While not directly relevant to most experts this is a big issue in the UK at the moment
The Energy Price Guarantee (EPG) is intended to limit bills to £2,500 for the average household.
The EPG will cap the unit price that consumers pay for electricity and gas and should mean that the average household will pay no more than £2,500 per year for a period of two years from October 2022.
There are number of allowances and exemptions and we can only hope that this makes the difference to people who are genuinely worried about heating their homes this coming winter as fuel bills have more than doubled.
- Reversal of the cap on bankers’ bonuses
- Planned corporation tax increase to be scrapped
- Planned increase on alcohol duty scrapped
- Investment zones. Nothing new here, just a rewording and a move around of a few business benefits.
- Tightened restrictions on industrial action
- Major benefits like Universal credit to increase by inflation in April 2023 but pressure to reduce payments to the unemployed who cannot prove they are looking for work.
- Plans to simplify IR35 (off-payroll working) and repeal some recent reforms
- Planned alcohol duty increases to be cancelled
- An intention to bring forward reforms to improve access to affordable, flexible childcare
As I have stated before, I am sure many would have liked to have seen a focus on taxing major corporations that don’t pay anywhere near in taxes that they should. This applies especially energy companies with huge profits but households are seeing massive increases in utility costs which is a major cause of worry for many.
This was put together quicky but even so, it is curious that information was not given to the Office of Budget Responsibility to review this Mini Budget and provide forecasts prior to the event.
Some of these announcements are significant but you could view them as a bit of gamble. If it works all well and good but if not, the costs, not least of government borrowing, is a major worry.
These moves may help the economy generally in the next year but they are likely to a short-term ‘remedy’ and not a significant benefit over the long term. You can still have growth without cutting taxes as is proved in many European countries and it is clear that the NHS and social services require funding and these tax cuts won’t help them.

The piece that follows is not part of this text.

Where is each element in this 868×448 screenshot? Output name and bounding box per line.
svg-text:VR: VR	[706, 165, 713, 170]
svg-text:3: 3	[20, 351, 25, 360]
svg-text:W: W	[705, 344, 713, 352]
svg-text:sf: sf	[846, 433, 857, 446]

It does appear that the wealthy will benefit more than the average household, even if many people will get a little in their pockets. The reality is that ’trickle down economics’ doesn’t work.
Sterling has dropped in value again which is not good for the UK as a whole, but will benefit expats who want to convert money to Sterling. See THIS LINK for the best value, and most importantly the safest way, to do so
Info on UK property for investment: UK property options – latest info
I have read through the ‘The Growth Plan 2022’ (a mere 40 pages this time so I got off lightly!) and there is nothing else specifically related to taxing expats.